The Food and Environmental Hygiene Department (FEHD) has conducted microbiological and chemical testing on some 53 000 food samples in 2003 and the results show that food safety remained at a very high standard. The overall failure rate for both microbiological and chemical testing was 0.3% against 0.5% and 0.3% in 2001 and 2002 respectively.
While microbiological tests target at pathogenic bacteria and viruses, chemical tests are for the detection of natural toxins, food additives and contaminants.
Regarding microbiological tests, about 17,000 food samples were analysed with unacceptable levels of pathogens found in 13 samples. This amounts to a failure rate of 0.1%, compared with 0.3% in 2001 and 0.1% in 2002.
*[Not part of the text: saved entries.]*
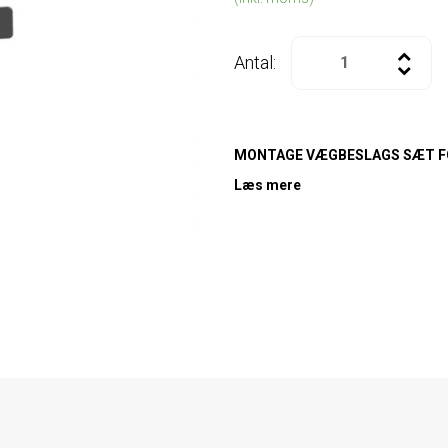
Antal:
MONTAGE VÆGBESLAGS SÆT F
Læs mere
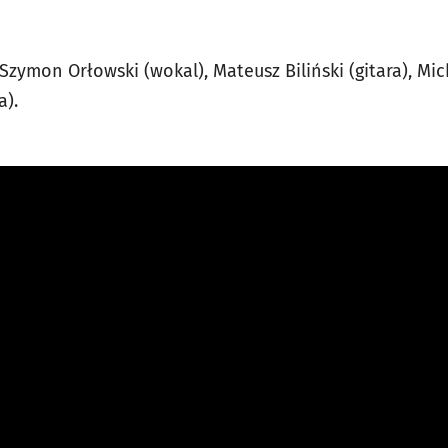
 Szymon Orłowski (wokal), Mateusz Biliński (gitara), Mic
a).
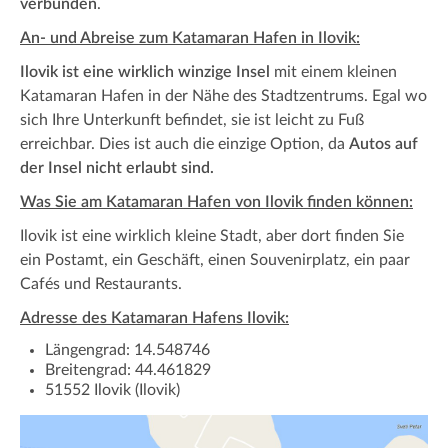
verbunden
.
An- und Abreise zum Katamaran Hafen in Ilovik:
Ilovik ist eine wirklich winzige Insel
mit einem kleinen
Katamaran Hafen in der Nähe des Stadtzentrums. Egal wo
sich Ihre Unterkunft befindet, sie ist leicht zu Fuß
erreichbar. Dies ist auch die einzige Option, da
Autos auf
der Insel nicht erlaubt sind.
Was Sie am Katamaran Hafen von Ilovik finden können:
Ilovik ist eine wirklich kleine Stadt, aber dort finden Sie
ein Postamt, ein Geschäft, einen Souvenirplatz, ein paar
Cafés und Restaurants.
Adresse des Katamaran Hafens Ilovik:
Längengrad: 14.548746
Breitengrad: 44.461829
51552 Ilovik (Ilovik)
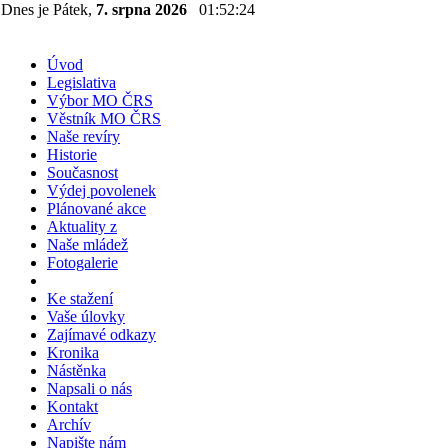
Dnes je Pátek,
7. srpna 2026
01:52:24
Úvod
Legislativa
Výbor MO ČRS
Věstník MO ČRS
Naše revíry
Historie
Současnost
Výdej povolenek
Plánované akce
Aktuality z
Naše mládež
Fotogalerie
Ke stažení
Vaše úlovky
Zajímavé odkazy
Kronika
Nástěnka
Napsali o nás
Kontakt
Archív
Napište nám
The pathogens detected included bacteria such as Staphylococcus aureus and Clostridium perfringens. This reflected the importance of good hygiene practice in food handling and the need for proper storage during cooling, transport and sale pending consumption. Though the findings indicate that the failure rate remained low, FEHD has remained vigilant by closely monitoring the situation to ensure continuous improvement. Manufacturers are urged to ensure that all food for sale is fit for human consumption and to exercise due diligence as well. Consumers are strongly advised to patronize licensed and reputable restaurants.
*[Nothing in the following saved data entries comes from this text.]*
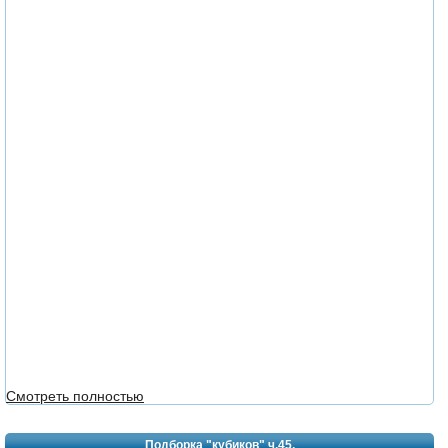
1
Смотреть полностью
Подборка "кубиков" ч.45.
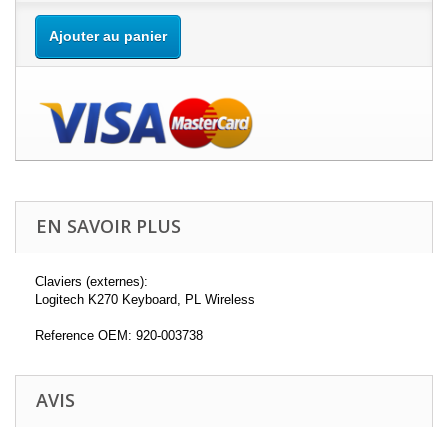
Ajouter au panier
EN SAVOIR PLUS
Claviers (externes):
Logitech K270 Keyboard, PL Wireless
Reference OEM: 920-003738
AVIS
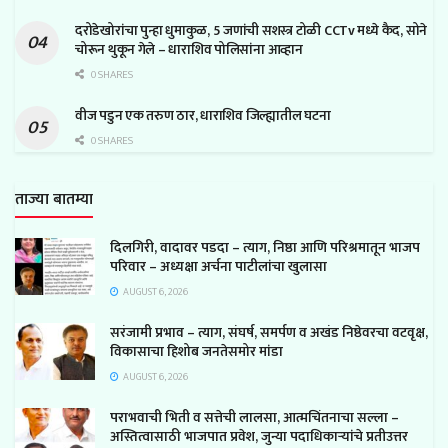
दरोडेखोरांचा पुन्हा धुमाकुळ, 5 जणांची सशस्त्र टोळी CCTv मध्ये कैद, सोने
चोरून थुकून गेले – धाराशिव पोलिसांना आव्हान
0 SHARES
वीज पडुन एक तरुण ठार, धाराशिव जिल्ह्यातील घटना
0 SHARES
ताज्या बातम्या
दिलगिरी, वादावर पडदा – त्याग, निष्ठा आणि परिश्रमातून भाजप
परिवार – अध्यक्षा अर्चना पाटीलांचा खुलासा
AUGUST 6, 2026
सरंजामी प्रभाव – त्याग, संघर्ष, समर्पण व अखंड निष्ठेवरचा वटवृक्ष,
विकासाचा हिशोब जनतेसमोर मांडा
AUGUST 6, 2026
पराभवाची भिती व सत्तेची लालसा, आत्मचिंतनाचा सल्ला –
अस्तित्वासाठी भाजपात प्रवेश, जुन्या पदाधिकाऱ्यांचे प्रतीउत्तर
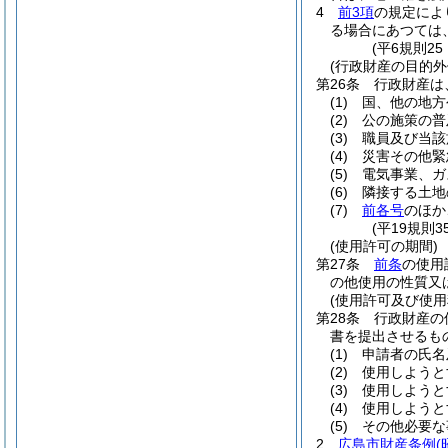
4
前3項
の規定によ
る場合にあつては
(平6規則2
(行政財産の目的外
第26条
行政財産は
(1)
国、他の地方
(2)
公の施策の普
(3)
職員及び当該
(4)
災害その他緊
(5)
電気事業、ガ
(6)
隣接する土地
(7)
前各号
のほか
(平19規則
(使用許可の期間)
第27条
前条
の使用
の他使用の性質又
(使用許可及び使用
第28条
行政財産の
書を提出させるも
(1)
申請者の氏名
(2)
使用しようと
(3)
使用しようと
(4)
使用しようと
(5)
その他必要な
2
広島市財産条例
(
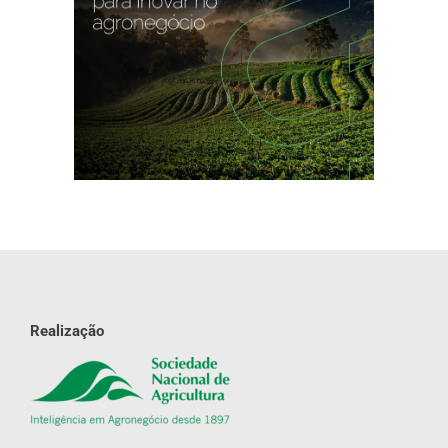
Realização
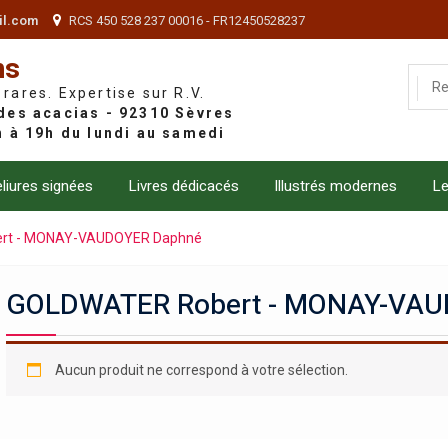
il.com
RCS 450 528 237 00016 - FR12450528237
ns
 rares. Expertise sur R.V.
liures signées
Livres dédicacés
Illustrés modernes
Le
rt - MONAY-VAUDOYER Daphné
GOLDWATER Robert - MONAY-VAU
Aucun produit ne correspond à votre sélection.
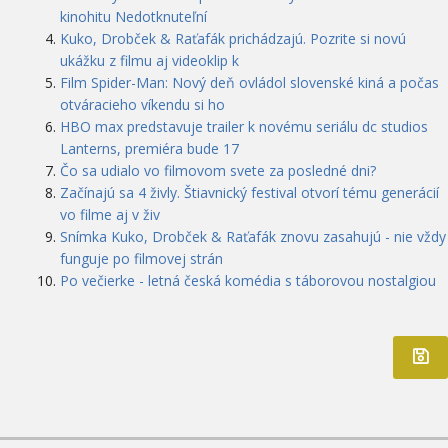
kinohitu Nedotknuteľní
Kuko, Drobček & Raťafák prichádzajú. Pozrite si novú
ukážku z filmu aj videoklip k
Film Spider-Man: Nový deň ovládol slovenské kiná a počas
otváracieho víkendu si ho
HBO max predstavuje trailer k novému seriálu dc studios
Lanterns, premiéra bude 17
Čo sa udialo vo filmovom svete za posledné dni?
Začínajú sa 4 živly. Štiavnický festival otvorí tému generácií
vo filme aj v živ
Snímka Kuko, Drobček & Raťafák znovu zasahujú - nie vždy
funguje po filmovej strán
Po večierke - letná česká komédia s táborovou nostalgiou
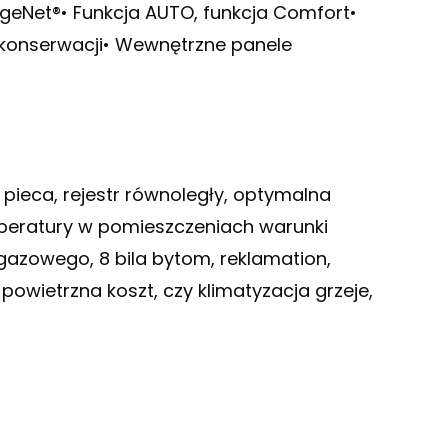
dgeNet®• Funkcja AUTO, funkcja Comfort•
konserwacji• Wewnętrzne panele
ę pieca, rejestr równoległy, optymalna
peratury w pomieszczeniach warunki
 gazowego, 8 bila bytom, reklamation,
owietrzna koszt, czy klimatyzacja grzeje,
Turning to chemical analyses, about 34,000 food samples were tested in 2003 and 128 were found unsatisfactory, representing a failure rate of 0.4%. It is encouraging to see that the figure remains low, compared with 0.6% in 2001 to 0.4% in 2002. There was no report of food poisoning due to consumption of contaminated vegetables. Also, the compliance with the use of food colours improved considerably over the past three years.